EXERCISE BRIEF:
Word for word, retype the lines from the one containing "nhanh hơn tùy" to the one containing "で、貴社で具体的にどう活用できるかをご提案します。" below, keeping both end lines and dropping the pictures.

======== DATA EXTRACT

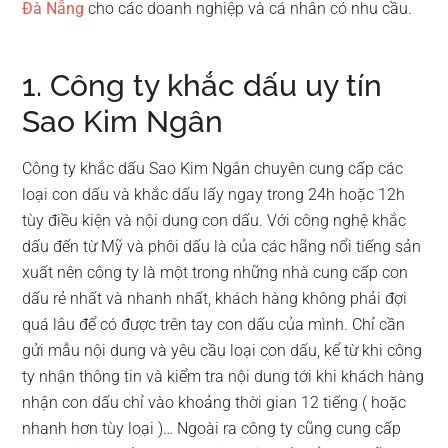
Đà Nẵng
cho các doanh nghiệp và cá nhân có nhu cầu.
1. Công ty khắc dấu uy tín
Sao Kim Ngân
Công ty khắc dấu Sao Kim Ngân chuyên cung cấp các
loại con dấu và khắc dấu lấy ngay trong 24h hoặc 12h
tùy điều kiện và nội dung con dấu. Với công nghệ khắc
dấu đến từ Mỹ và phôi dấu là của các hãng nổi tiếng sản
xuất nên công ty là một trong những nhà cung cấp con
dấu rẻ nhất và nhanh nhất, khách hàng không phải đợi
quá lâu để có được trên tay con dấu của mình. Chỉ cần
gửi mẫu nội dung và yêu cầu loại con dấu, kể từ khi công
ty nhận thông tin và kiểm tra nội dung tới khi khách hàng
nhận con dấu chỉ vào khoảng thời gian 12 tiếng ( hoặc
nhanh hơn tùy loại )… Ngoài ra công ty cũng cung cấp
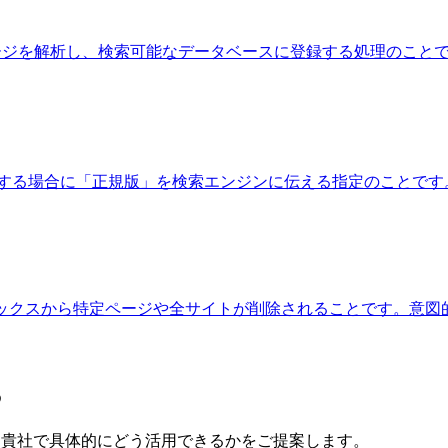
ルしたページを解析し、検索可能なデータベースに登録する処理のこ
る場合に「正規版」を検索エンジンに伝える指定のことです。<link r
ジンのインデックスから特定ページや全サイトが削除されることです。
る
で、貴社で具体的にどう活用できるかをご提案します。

================
======== DATA EXTRACT

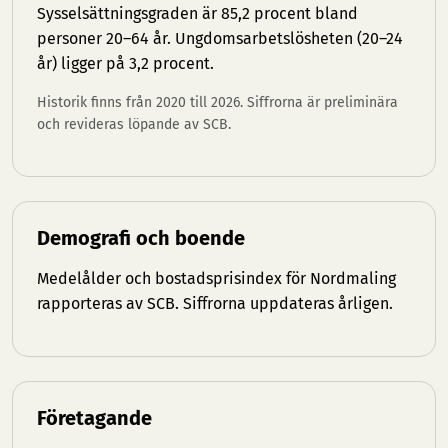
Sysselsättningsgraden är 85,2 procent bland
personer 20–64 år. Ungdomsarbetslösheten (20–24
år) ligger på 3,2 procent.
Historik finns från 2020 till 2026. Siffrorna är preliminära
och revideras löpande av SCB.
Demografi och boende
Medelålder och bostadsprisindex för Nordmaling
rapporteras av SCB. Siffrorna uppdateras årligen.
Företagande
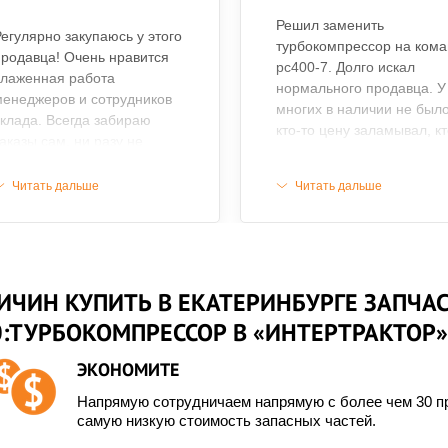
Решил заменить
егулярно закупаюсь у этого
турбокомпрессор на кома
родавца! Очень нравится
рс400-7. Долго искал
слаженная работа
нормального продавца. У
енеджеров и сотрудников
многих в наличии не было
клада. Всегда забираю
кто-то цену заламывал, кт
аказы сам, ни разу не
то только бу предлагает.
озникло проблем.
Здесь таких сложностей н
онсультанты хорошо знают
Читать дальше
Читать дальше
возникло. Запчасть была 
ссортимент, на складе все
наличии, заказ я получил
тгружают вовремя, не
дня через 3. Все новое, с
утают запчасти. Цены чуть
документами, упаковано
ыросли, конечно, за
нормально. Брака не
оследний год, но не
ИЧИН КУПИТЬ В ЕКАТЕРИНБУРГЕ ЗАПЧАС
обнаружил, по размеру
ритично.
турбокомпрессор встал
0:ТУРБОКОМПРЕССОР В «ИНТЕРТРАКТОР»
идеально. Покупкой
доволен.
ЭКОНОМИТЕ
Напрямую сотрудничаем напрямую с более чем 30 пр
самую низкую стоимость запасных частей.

================

OUTPUT BELOW:
nhanh hơn tùy loại )… Ngoài ra công ty cũng cung cấp
ルしたページを解析し、検索可能なデータベースに登録する処理のこ
る場合に「正規版」を検索エンジンに伝える指定のことです。<link r
ジンのインデックスから特定ページや全サイトが削除されることです。
る
で、貴社で具体的にどう活用できるかをご提案します。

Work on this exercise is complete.